# roast beef for large numbers



## cheshirecat (Apr 14, 2010)

Hi, Has anyone perfected the best method of cooking roast beef for large functions and the best way to carve the beef in order to get the right portions and pre flatting for reheating?


----------



## chefedb (Apr 3, 2010)

[h4] Slice to order use machine. I have never seen a quality beef sliced ahead, it just don't work no matter what. 1 guy slices other guy puts on plates.We have done thousands like this. Cook med rareish, you can always make more well by just dipping in hot Au Jus.. Hold in heating box behind you take out OVEN at least 1/2 HOUR a head and let REST(less shrinkage and lose of juices). Prime Rib same way.For volume, Machines Rule I don't care what anyone tells you. Do not pre-plate or reheat if you want quality[/h4]


----------



## cheshirecat (Apr 14, 2010)

Hi Ed,

Thanks for your comments on roast beef for large functions. I agree with you, the only thing is I find it hard to get the portions out of the beef whilst it is still hot from the oven. I have pre cooked it the day before and trimmed all the fat and any muscle grizzle off, portioned it on flats,  put a small amount of water on the flat, covered with clingfilm, then foil, heated it up very gently about one hour before service then 15 minutes before taken out by srvice staff, drained off and a little jus with red wine poured onto the beef and served with Yorkshire puddings on the flat. It has turned out pretty good, but for a carvery I have carved it hot after resting it in the oven and it  tastes even better!  But the problem with a large function is when you need to serve everyone at once, speed is of essence and all the waitresses/waiters have to take the flats out at the same time.

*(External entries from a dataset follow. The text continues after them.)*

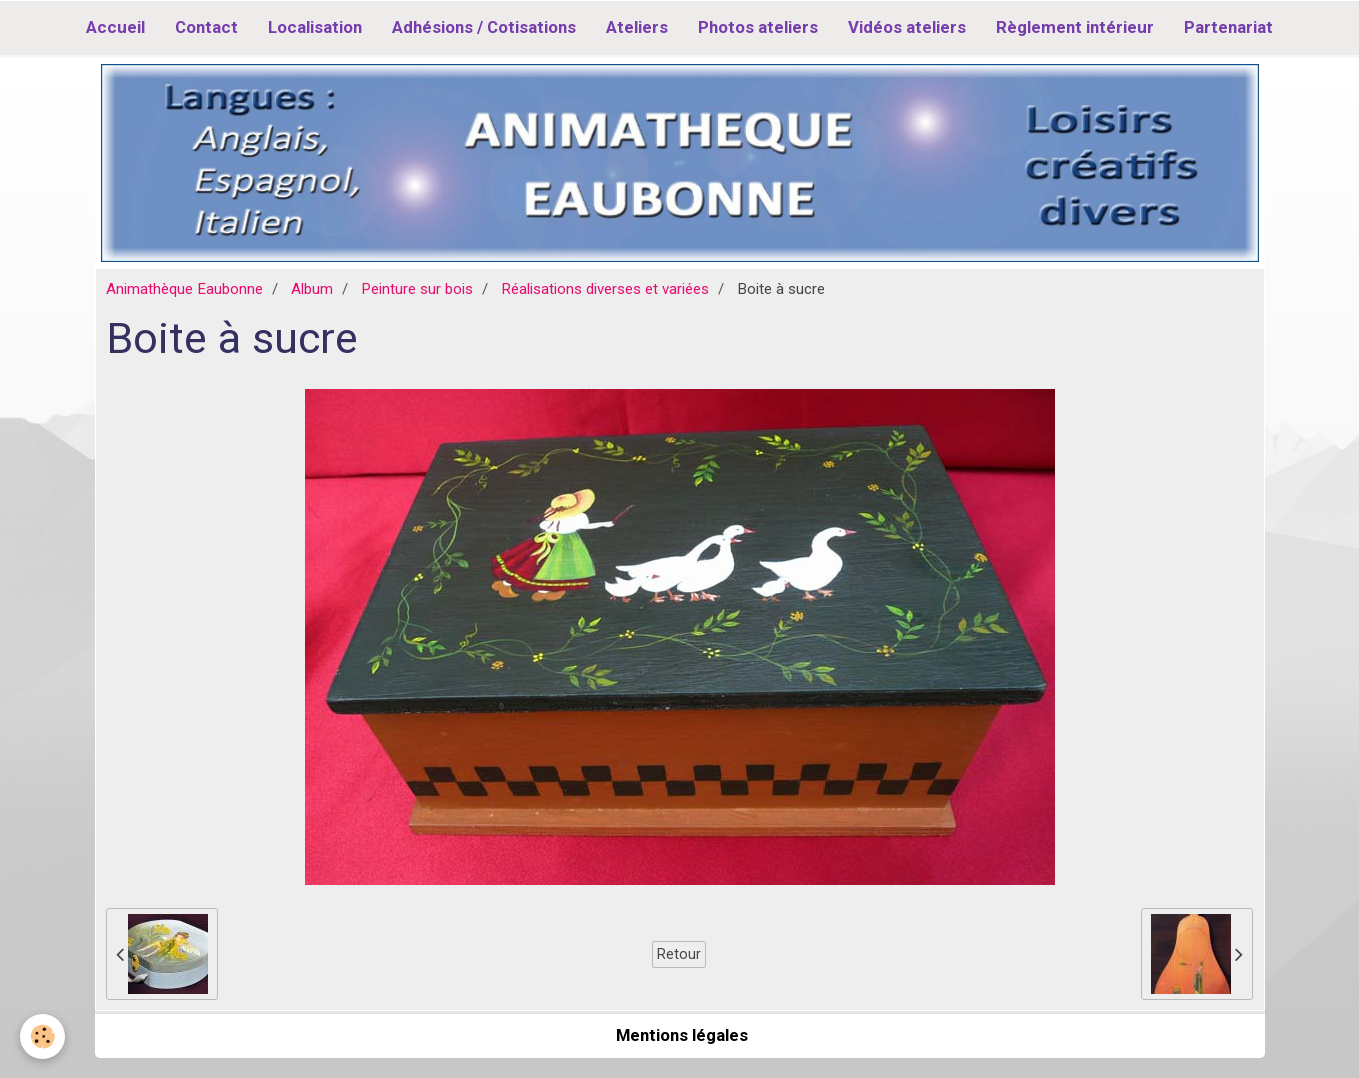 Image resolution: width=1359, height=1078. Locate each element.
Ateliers (637, 27)
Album (312, 289)
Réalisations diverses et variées (605, 289)
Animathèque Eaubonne (184, 289)
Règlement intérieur (1075, 27)
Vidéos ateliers (907, 27)
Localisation (315, 27)
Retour (679, 954)
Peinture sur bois (417, 289)
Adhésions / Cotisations (484, 27)
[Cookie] (42, 1036)
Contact (206, 27)
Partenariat (1228, 27)
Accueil (115, 27)
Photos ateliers (758, 27) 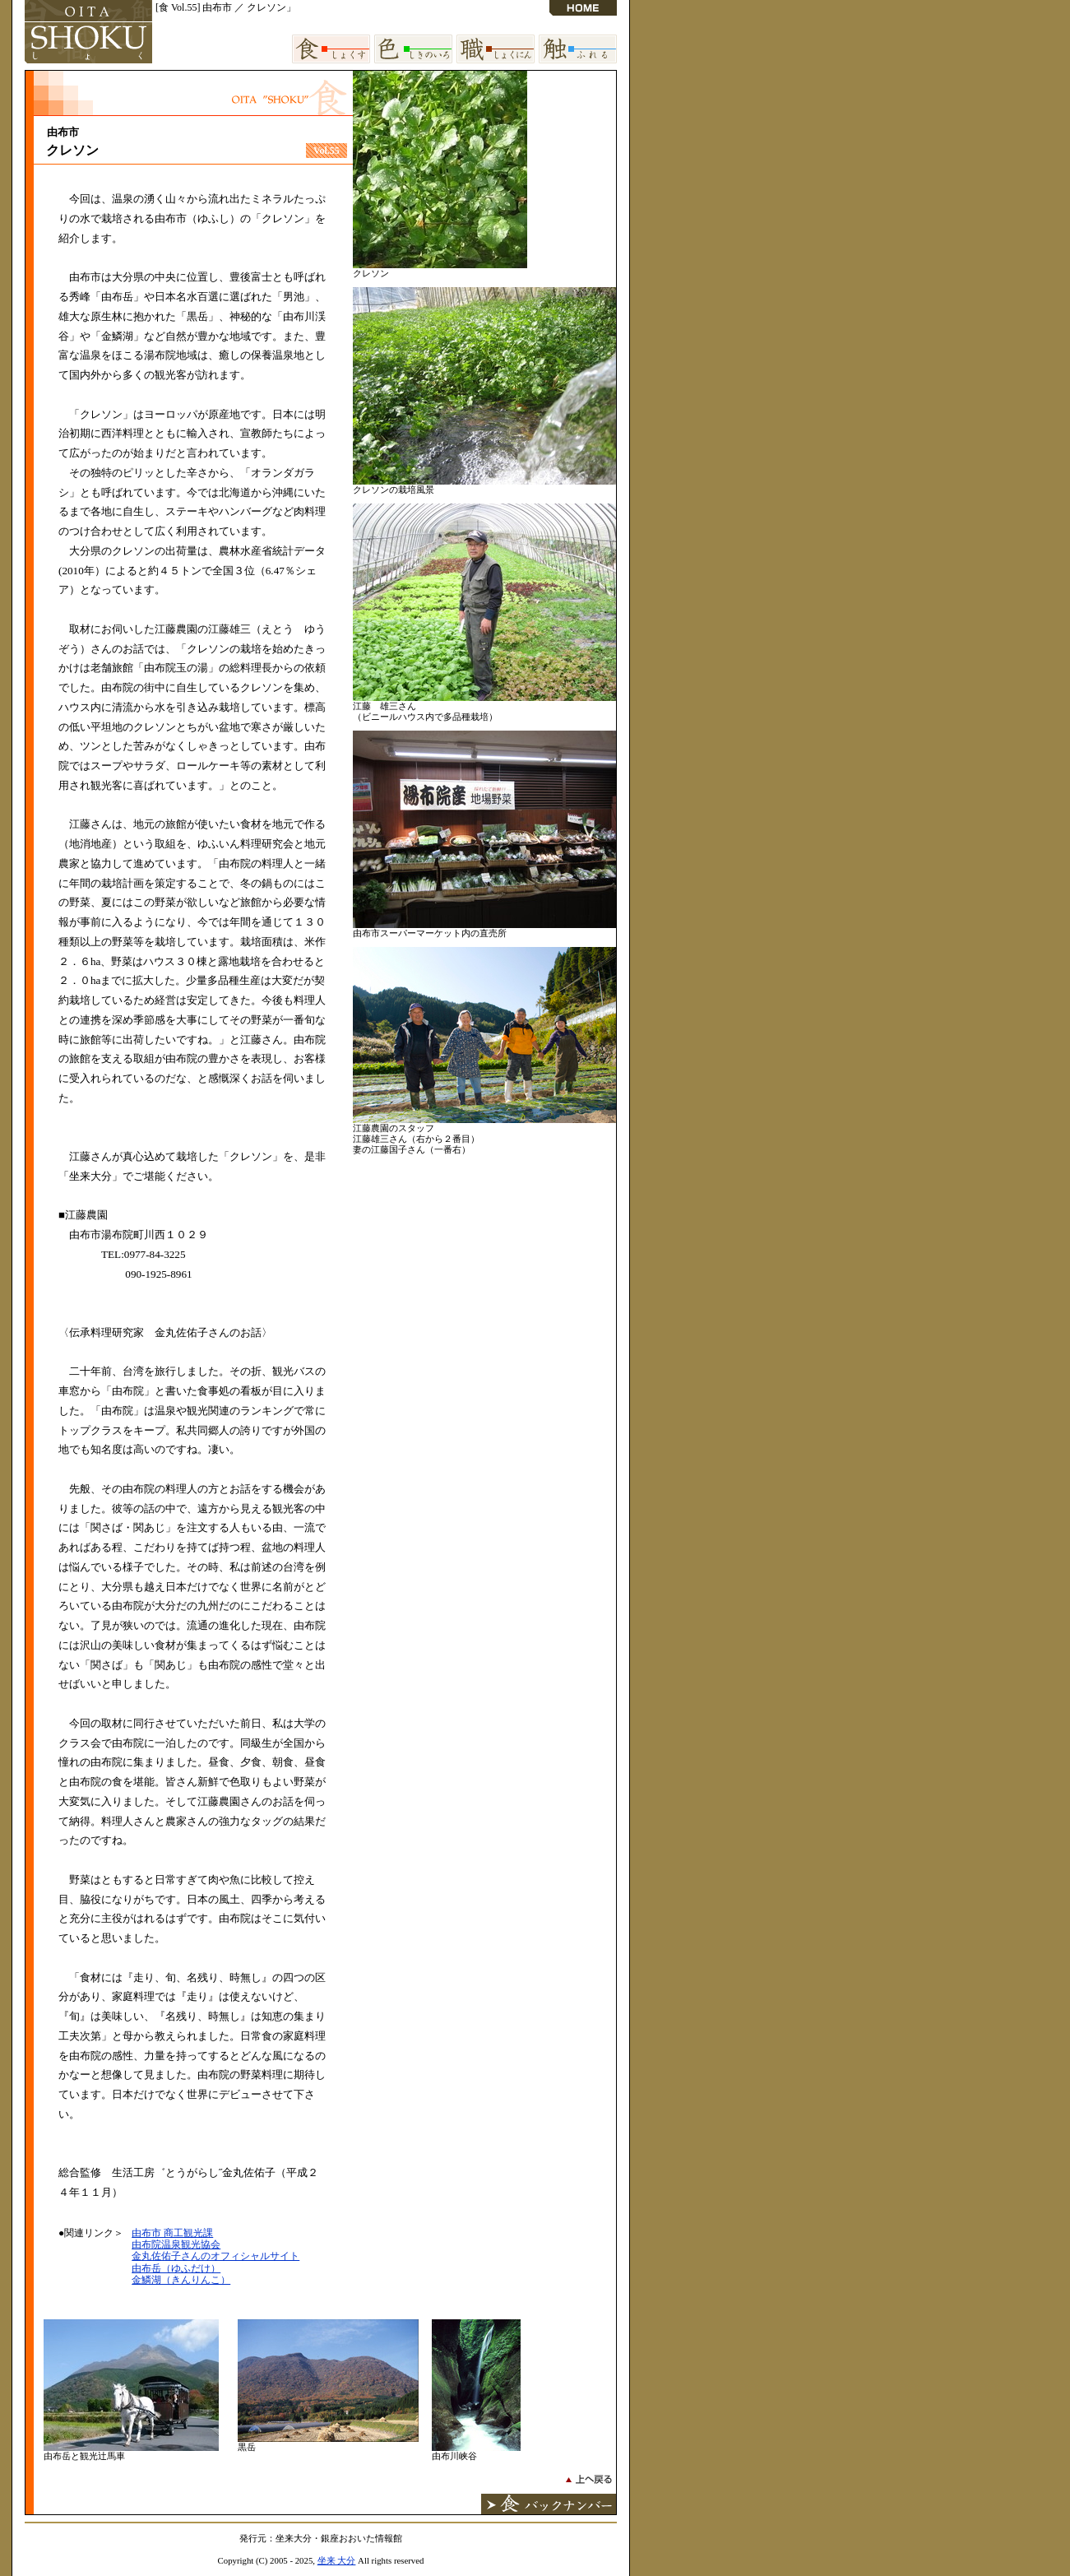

Thanks once again for your kind comments, very much appreciated, if you have any further thoughts, please let me know,

Bob.


----------



## chefedb (Apr 3, 2010)

For beef I pre-cost the item . Example I estimate on roast sirloin or top rounds 1/2 pound as is weight after trim and cooking is cooked portion . Therefore  a 20 Pound roast  At 3.50 Pound 20 x 3.50=$70.00  divided by estimated portion yield of 20 means each portion cost me $3.50. For prime rib  it almost works the same but naturally the cost of an  as is rib is higher. I try to get 18 to 20 out of a rib depending on size of eye and weight. 
Turkey and chicken I figure 1 pound raw is one cooked portion. These ratios have worked for me in many places for years. Hope this helps a bit. When you are doing quantity I don't know how you are setting up your line but I still say MACHINE SLICE.If meat is let to set and rest  after coming from oven it will slice easy.


----------



## cheshirecat (Apr 14, 2010)

Hi Ed,

Thanks for your comments on portion control, keep in touch.

Best wishes, Bob


----------



## chefbillyb (Feb 8, 2009)

That's why you always see Carvers at the end of a buffet line, there is no way to bring Roast Beef back up without over cooking and loosing juices. I love seeing a nice baron of beef at the end of a line, we cook and carve 23 to 25 lb top rounds weekly on our line......Good luck ..Chef Bill


----------



## chefross (May 5, 2010)

Top Sirloin Butt also works well for mass roast beef cooking. Once the cap is removed and when roasted to medium rare they hold well and slice up pretty nicely.  For a lunch service you could get about 10-15 orders per roast.The caps can be utilized for hors d oeuvres or as "London Broil."


----------



## cheshirecat (Apr 14, 2010)

Hi, Thanks for your input, appreciated very much.

Best wishes, Cheshirecat


----------